Abstract
Recently I’ve been looking into the code of ChaiScript – a scripting language written by Jason Turner that integrates seamlessly with C++. It’s a great project and you can learn a ton on parsing, general scripting language design and overall C++ from it. In its code, I’ve found several gems and idioms that I didn’t know before. Here I want to very briefly present a certain pattern that particularly caught my eye. The pattern addresses the problem of piping functions one after another. We cat assume that each function does its own thing independent of the others. The beauty, in my opinion, lies within the fact that there is almost no run time overhead and the whole thing is “configured” at compile time. The ability to extend or alter the pipeline is, however, still there and a change can be easily made (after recompilation, of course).
Pipelining methods
The “first thing in google” way
I was interested in this pattern so I tried searching for it. With a quick google search, I found this this. The blog post describes a way of generating a pipeline of functions that will be executed one after another. To note is, however, that in this case everything is done at run time. The post describes a function similar to:
template<class T>
std::function<T (void)> make_pipeline(const std::vector<std::function<T (void)>>& funcs)
{
return [&funcs] (const T& arg)
{
T v = arg;
for (const auto &f: funcs) { v = f(v); }
return v;
};
}
This is just a function that returns a lambda that will execute every function in the funcs
vector. If you are not familiar with template programming, I believe this is the most intuitive way of achieving your pipeline-goal. make_pipeline
can then be used as:
std::vector<std::function<int (void)>> functions;
functions.push_back([](int x){ return api.do_work_1(x); });
functions.push_back([](int x){ return api.do_work_2(x); });
functions.push_back([](int x){ return api.do_work_3(x); });
std::function<int (void)> func = makePipeline(functions);
func(10);
Now, again at run time, the process has to create a vector, add the three lambdas to it, then construct the final function func
with the makePipeline
method and finally call the function.
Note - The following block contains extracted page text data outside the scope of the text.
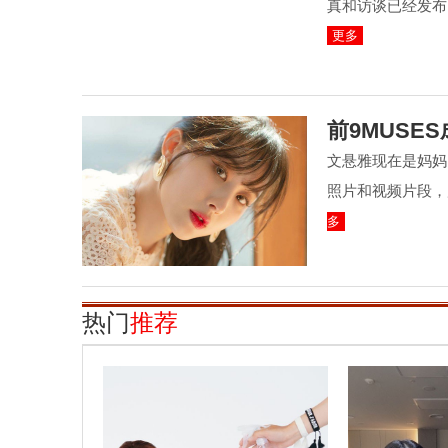
真和访谈已经发布
更多
前9MUSE
文悬雅现在是妈妈了!
照片和视频片段，
多
热门
推荐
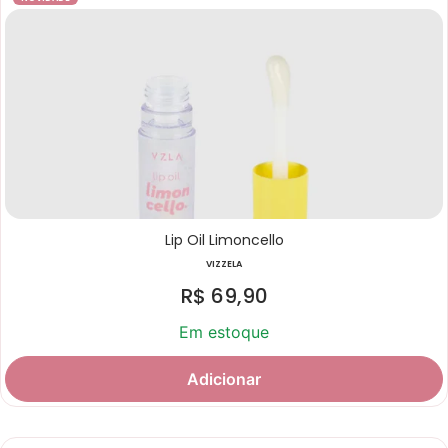
Lip Oil Limoncello
VIZZELA
R$
69,90
Em estoque
Adicionar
The whole thing introduces a lot of run time overhead. Before performing the actual call to the pipeline, we must configure it. It doesn’t necessarily need to be this way and in the next section we’ll how we can address this problem.
The ChaiScript way
Let’s now look the ChaiScript’s “compile-time” approach to pipeline. A little bit of background - we’ll look at the optimizer of ChaiScript. This is class with a single method optimize
that takes an object of type AST_Node_Impl_Ptr<Tracer>
, does its magic and returns a new, optimized object. What exactly AST_Node_Impl_Ptr<Tracer>
is not the point here. The main thing is - call optimize
, perform a bunch of optimizations, return the object. The tricky thing is that we want a whole bunch of optimizers to be available. Then, when we call optimize
on our main, container-like, optimizer, every inner is run.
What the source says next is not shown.